Let's suppose you have decided to have a character tell a tale in your story. And you decide to underscore one of your motifs. This can be adroitly handled because your character is, in fact, keenly aware of the motif.
A girl is thrilled to pieces to be going to her first white ball -- a dance with only girls, preparatory to her future dances in full society. While waiting, she tells a story. Cinderella, Catskin, Cap O'Rushes, or any of the other ones where the heroine goes to three balls. She will, of course, avoid the ones where the woman goes to church three times instead.
At that, she might tell one of the Sweetheart Roland ones where the heroine has to win back the hero, enchanted to forget her, by going to dance at his wedding with the false heroine. She has fewer choices then, since it's a less common variant in that tale.

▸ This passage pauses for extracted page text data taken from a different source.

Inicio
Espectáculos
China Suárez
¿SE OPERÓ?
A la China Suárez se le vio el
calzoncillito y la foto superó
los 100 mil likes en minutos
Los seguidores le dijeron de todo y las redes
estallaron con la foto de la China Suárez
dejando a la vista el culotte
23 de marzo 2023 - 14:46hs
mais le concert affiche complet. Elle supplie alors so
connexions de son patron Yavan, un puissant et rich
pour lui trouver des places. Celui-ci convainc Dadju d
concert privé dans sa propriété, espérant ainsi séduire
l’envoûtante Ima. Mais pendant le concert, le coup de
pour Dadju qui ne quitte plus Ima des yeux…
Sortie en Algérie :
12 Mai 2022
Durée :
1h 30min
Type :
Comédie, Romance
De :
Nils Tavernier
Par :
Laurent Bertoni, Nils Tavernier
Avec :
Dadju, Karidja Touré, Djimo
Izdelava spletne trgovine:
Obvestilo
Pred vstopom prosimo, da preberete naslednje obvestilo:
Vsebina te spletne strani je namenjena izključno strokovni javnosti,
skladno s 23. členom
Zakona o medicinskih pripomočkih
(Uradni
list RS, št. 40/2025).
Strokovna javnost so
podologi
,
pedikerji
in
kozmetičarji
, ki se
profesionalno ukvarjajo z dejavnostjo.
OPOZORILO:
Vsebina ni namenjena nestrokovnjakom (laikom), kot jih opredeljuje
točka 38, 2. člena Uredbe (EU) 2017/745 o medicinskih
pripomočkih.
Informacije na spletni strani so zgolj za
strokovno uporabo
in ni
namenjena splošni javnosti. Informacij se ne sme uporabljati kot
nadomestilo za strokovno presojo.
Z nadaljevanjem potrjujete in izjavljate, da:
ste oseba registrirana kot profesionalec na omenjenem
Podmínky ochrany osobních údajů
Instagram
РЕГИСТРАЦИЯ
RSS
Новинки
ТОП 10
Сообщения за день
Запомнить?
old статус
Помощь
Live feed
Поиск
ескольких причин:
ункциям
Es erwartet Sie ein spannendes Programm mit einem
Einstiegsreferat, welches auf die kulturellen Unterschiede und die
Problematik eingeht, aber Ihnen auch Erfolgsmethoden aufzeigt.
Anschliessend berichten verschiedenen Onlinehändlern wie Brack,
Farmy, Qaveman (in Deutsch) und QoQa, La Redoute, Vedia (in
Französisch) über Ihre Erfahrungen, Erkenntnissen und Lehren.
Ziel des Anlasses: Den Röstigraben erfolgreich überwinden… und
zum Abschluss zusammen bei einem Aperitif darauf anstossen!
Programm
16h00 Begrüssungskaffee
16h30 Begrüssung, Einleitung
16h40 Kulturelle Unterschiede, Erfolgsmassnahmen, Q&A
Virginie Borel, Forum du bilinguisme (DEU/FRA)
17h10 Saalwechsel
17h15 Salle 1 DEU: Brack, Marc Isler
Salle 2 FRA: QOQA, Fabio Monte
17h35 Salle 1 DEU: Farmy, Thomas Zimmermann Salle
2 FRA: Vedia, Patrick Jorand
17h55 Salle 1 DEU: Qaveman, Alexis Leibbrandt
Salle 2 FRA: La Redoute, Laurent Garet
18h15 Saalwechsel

A more sour girl might tell of the twelve dancing princesses, and how she hopes that the soldier, or the gardener's boy, or even the prince, rescues her from the necessity to dance.
In another story -- perhaps a tale of a family of rose breeders -- the oldest son wants to tell his younger brothers and sisters, and their cousins, a fairy tale. About roses.
There are no tales in which roses are as central a motif as dancing is. This can easily be shown by the way variants casually substitute flowers.
Beauty and the Beast may feature a rose, but in the original tale, the rose drops from the tale as soon as it has been the occasion of the offense. There are variants of it that have nothing more specific than a little red flower. As for the variants that far as far as East of the Sun, West of the Moon, they can go as far as a radish being the plant that causes offense -- that is, among the tales where a plant is the problem. There's no guarantee of that, either!
The Brothers Grimm may have named their sleeping beauty Little Briar-Rose, but the plants that grew over her are noted for thorns not flowers. Likewise Perrault's Sleeping Beauty is surrounded by brambles, which could be blackberries for all the evidence in the tale. (Not that you would know that from the illustrations, to be sure.)
Now, Rose-Red and Snow-White features two rose trees outside the two girls' mother's home, but that's a rather literary-derived tale, and the rose trees don't feature much in the tale. (And it didn't return to the folklore vein much; there are very few variants.)
On the other hand, its very lack of central importance can be put to use. Just as roses can be turned into other flowers in the course of variation, so too can other flowers be turned into the rose.
Perhaps the boy knows the Feather of Finist the Falcon. In the original tale, the heroine asked for a little red flower -- or else for a feather, which is actually more typical for this type of Prince-As-Bird tale. But if the boy likes it, he can make it a rose.
Or perhaps he wants the boy to be the hero and not the love interest rescued from his injuries by the heroine. The Twelve Dancing Princesses, besides having any number of princesses from one to twelve, can also have all sorts of heroes. Soldiers. Princes. Or gardener's boys, one of whose duties is gathering flowers and delivering bouquets to the princesses. If the tale does not specify roses, why, our teller of the tale can make them roses. If his family likes to talk up the language of the flowers, he can spell out what the bouquets contain so the younger children can deduce the message each one sends.
If the boy wants more adventure, there's always Iron Hans, also featuring a gardener's boy, though a prince turned gardener's boy. And if it tells of the princess and the hero of the tale
She saw the boy and called out to him, "Boy, bring me a bouquet of flowers."
He quickly put on his cap, picked some wildflowers, and tied them together.
well, there's still no reason why he could not pick roses instead. And even roses with a message in a flower language.
Wide reading can turn up the motif your story needs -- parsley? you can use Petrosinella -- but also tales that can be fitted to your needs, once you fathom their deep structure and know that something is filigree, not structural support.